OK, retour à l’agenda du médecin traitant. « Serait-il possible que je prenne rendez-vous pour vous tous afin de revoir le Dr Price dès qu’il aura une ouverture ? Nous voulons qu’il vérifie l’état de l’asthme de Larry, et qu’il retire son inhalateur de stéroïdes pour le moment, puisqu’il n’est pas allé en Chine et qu’il n’aura pas à faire face à la pollution atmosphérique. Je vais certainement écrire une note attentive aujourd’hui pour faire savoir au Dr Price tout ce dont nous avons parlé. » Ça marche, ils ont l’air d’être d’accord. Maintenant, c’est la grande cérémonie du Tiroir à autocollants pour Larry, et ils s’en vont.

Est-ce que j’ai aidé à quelque chose, vraiment ? D’abord je suis à peu près sûr que Larry n’est pas malade et que le mal de tête n’est pas un gros problème. Ai-je fait quelque chose pour réduire le niveau d’anxiété des parents ? Probablement pas. Je ne sais toujours pas ce qui se passe dans la tête de maman. Ou d’ailleurs quelle est la vraie relation entre maman et papa. Elle sera peut-être de retour chez Larry dans 3 jours avec une autre petite plainte. Je dois me rappeler de demander à Price de me tenir au courant de l’évolution de ces gens. Et mieux vaut écrire une note plus détaillée que d’habitude.

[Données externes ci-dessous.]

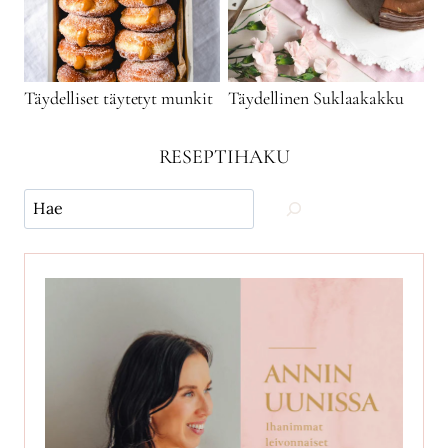
Täydelliset täytetyt munkit
Täydellinen Suklaakakku
RESEPTIHAKU
Käytä
hakua
ja
etsi
reseptejä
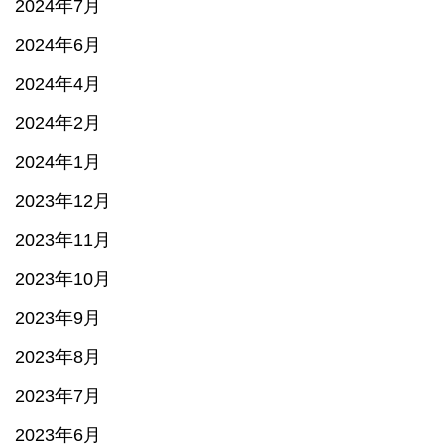
2024年7月
2024年6月
2024年4月
2024年2月
2024年1月
2023年12月
2023年11月
2023年10月
2023年9月
2023年8月
2023年7月
2023年6月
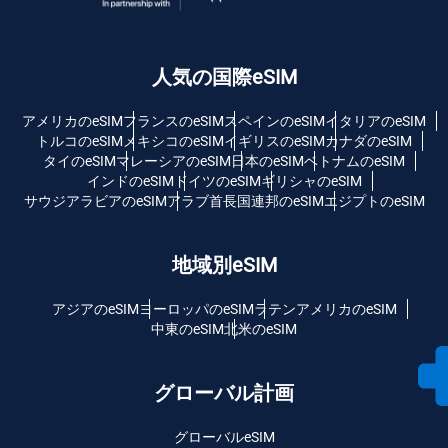
人気の国際eSIM
アメリカのeSIM
フランスのeSIM
スペインのeSIM
イタリアのeSIM
トルコのeSIM
メキシコのeSIM
イギリスのeSIM
カナダのeSIM
タイのeSIM
マレーシアのeSIM
日本のeSIM
ベトナムのeSIM
インドのeSIM
ドイツのeSIM
ギリシャのeSIM
サウジアラビアのeSIM
アラブ首長国連邦のeSIM
エジプトのeSIM
地域別eSIM
アジアのeSIM
ヨーロッパのeSIM
ラテンアメリカのeSIM
中東のeSIM
北米のeSIM
グローバル計画
グローバルeSIM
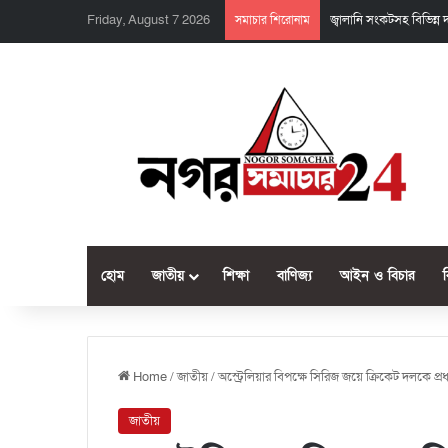
Friday, August 7 2026
জ্বালানি সংকটসহ বিভিন্ন
সমাচার শিরোনাম
হোম
জাতীয়
শিক্ষা
বাণিজ্য
আইন ও বিচার
Home
/
জাতীয়
/
অস্ট্রেলিয়ার বিপক্ষে সিরিজ জয়ে ক্রিকেট দলকে প্রধা
জাতীয়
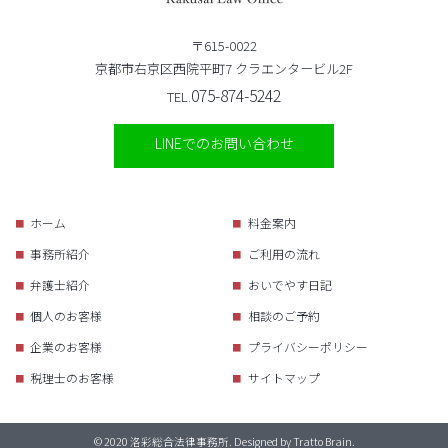
〒615-0022
京都市右京区西院平町7 クラエンタービル2F
075-874-5242
TEL.
LINEでのお問い合わせ
ホーム
料金案内
事務所紹介
ご利用の流れ
弁護士紹介
おいでやす日記
個人のお客様
相談のご予約
企業のお客様
プライバシーポリシー
税理士のお客様
サイトマップ
© 2020 洛彩総合法律事務所. Designed by
Tratto Brain
.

En parlant d’écrire mes notes, quelle heure est-il maintenant ? Mon Dieu, j’ai passé une demi-heure avec eux, alors que j’étais censé sortir d’ici à l’heure. Maintenant, pourquoi ai-je passé ce temps supplémentaire ? Je pensais que les parents avaient besoin d’être rassurés, et je devais m’assurer d’inclure Larry dans la visite, aussi. Ces choses prennent du temps ; on ne peut pas toujours précipiter une bonne médecine familiale.

Alors, ça m’a frappé. L’autre raison pour laquelle j’ai pris le temps supplémentaire : Je m’amusais. En fait, je m’amusais comme un fou là-dedans.